Directions: Restate word for word the lines of the entries below, starting with the line that holds "When choosing a" and ending with the line that holds "serve its purpose", and no others.

(Dataset entries)
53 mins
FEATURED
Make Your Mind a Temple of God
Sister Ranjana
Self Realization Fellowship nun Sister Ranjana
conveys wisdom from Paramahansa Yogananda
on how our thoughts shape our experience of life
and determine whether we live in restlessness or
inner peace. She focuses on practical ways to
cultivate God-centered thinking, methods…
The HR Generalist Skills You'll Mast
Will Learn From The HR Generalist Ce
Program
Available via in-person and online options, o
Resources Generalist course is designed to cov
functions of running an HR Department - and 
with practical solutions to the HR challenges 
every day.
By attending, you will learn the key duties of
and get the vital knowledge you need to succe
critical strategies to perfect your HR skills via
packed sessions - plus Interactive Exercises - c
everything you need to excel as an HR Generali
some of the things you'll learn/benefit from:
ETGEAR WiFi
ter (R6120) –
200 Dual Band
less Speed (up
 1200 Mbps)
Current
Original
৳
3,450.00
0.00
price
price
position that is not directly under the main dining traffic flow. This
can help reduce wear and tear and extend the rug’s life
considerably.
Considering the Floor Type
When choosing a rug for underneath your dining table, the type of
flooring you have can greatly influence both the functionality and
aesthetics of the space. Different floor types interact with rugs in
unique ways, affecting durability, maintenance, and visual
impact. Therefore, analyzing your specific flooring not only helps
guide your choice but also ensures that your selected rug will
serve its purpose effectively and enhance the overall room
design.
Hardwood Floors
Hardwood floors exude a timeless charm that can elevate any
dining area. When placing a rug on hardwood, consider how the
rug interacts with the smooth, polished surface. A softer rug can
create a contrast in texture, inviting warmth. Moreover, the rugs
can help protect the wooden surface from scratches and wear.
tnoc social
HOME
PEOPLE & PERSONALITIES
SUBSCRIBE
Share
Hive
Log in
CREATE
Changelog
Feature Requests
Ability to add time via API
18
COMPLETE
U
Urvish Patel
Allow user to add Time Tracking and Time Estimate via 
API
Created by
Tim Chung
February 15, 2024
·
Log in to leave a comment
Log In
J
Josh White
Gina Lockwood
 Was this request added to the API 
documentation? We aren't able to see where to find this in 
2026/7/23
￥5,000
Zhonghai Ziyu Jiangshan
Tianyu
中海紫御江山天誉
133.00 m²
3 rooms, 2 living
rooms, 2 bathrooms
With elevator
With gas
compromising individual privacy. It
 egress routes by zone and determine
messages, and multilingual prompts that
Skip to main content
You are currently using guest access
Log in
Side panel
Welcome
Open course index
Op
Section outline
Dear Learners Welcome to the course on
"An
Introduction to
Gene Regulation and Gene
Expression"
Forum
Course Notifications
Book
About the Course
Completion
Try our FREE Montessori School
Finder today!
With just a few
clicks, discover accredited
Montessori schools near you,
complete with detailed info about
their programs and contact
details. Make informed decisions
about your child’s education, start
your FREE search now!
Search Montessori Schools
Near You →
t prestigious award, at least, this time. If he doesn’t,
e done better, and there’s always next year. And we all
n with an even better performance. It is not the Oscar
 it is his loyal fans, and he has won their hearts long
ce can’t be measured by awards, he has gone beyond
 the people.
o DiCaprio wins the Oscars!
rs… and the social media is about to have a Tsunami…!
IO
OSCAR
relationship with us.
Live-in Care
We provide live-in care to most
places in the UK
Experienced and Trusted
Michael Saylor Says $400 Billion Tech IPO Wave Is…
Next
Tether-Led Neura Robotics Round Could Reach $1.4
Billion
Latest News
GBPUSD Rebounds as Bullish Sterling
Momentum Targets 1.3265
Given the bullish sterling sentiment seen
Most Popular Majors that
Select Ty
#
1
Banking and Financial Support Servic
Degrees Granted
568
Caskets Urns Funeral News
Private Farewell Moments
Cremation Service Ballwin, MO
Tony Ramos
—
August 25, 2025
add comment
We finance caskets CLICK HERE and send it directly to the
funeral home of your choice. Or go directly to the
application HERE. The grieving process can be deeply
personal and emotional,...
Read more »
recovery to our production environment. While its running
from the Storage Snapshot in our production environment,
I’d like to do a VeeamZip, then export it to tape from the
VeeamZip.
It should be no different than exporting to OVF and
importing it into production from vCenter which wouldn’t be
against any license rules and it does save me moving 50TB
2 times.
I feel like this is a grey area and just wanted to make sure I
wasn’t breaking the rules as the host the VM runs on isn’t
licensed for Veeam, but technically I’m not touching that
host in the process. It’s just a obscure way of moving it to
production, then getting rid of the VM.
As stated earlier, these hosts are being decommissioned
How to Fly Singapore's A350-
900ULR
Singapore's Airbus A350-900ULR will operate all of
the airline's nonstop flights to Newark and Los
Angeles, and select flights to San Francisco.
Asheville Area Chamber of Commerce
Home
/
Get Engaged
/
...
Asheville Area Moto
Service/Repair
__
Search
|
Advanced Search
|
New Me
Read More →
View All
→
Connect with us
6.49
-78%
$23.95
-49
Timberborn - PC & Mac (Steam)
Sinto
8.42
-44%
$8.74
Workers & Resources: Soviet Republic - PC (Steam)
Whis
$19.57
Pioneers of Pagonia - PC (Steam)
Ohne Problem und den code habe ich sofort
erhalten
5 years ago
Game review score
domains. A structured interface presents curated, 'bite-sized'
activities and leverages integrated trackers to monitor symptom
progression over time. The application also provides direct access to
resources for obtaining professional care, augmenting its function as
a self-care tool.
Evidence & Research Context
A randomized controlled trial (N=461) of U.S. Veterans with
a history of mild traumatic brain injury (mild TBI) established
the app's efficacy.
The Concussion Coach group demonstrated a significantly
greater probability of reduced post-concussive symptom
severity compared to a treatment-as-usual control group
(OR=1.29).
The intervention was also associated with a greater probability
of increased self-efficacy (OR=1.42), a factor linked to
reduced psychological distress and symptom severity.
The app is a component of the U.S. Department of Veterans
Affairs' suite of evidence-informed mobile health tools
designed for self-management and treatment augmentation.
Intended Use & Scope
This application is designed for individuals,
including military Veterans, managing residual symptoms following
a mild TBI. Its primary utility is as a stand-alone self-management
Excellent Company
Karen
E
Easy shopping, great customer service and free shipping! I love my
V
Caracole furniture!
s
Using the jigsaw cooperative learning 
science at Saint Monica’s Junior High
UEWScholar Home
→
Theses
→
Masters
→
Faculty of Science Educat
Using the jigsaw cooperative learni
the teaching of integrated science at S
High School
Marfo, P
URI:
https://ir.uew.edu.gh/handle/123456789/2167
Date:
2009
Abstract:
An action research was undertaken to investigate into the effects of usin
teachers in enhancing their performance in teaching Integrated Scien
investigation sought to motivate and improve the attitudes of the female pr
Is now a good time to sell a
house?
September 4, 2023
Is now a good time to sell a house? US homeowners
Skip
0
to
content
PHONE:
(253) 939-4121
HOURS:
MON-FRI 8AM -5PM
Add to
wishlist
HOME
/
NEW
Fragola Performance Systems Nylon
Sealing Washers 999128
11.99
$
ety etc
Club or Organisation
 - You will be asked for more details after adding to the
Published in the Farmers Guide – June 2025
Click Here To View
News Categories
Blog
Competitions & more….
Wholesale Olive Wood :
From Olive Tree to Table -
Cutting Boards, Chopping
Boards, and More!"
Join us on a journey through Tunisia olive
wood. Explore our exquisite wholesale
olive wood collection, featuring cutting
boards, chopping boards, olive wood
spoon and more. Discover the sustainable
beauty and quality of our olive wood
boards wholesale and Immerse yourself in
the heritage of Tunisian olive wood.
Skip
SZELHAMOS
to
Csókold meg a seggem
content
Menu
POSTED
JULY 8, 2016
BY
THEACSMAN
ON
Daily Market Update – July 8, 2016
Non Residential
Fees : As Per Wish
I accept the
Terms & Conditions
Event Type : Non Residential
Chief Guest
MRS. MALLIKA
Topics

Task result:
When choosing a rug for underneath your dining table, the type of
flooring you have can greatly influence both the functionality and
aesthetics of the space. Different floor types interact with rugs in
unique ways, affecting durability, maintenance, and visual
impact. Therefore, analyzing your specific flooring not only helps
guide your choice but also ensures that your selected rug will
serve its purpose effectively and enhance the overall room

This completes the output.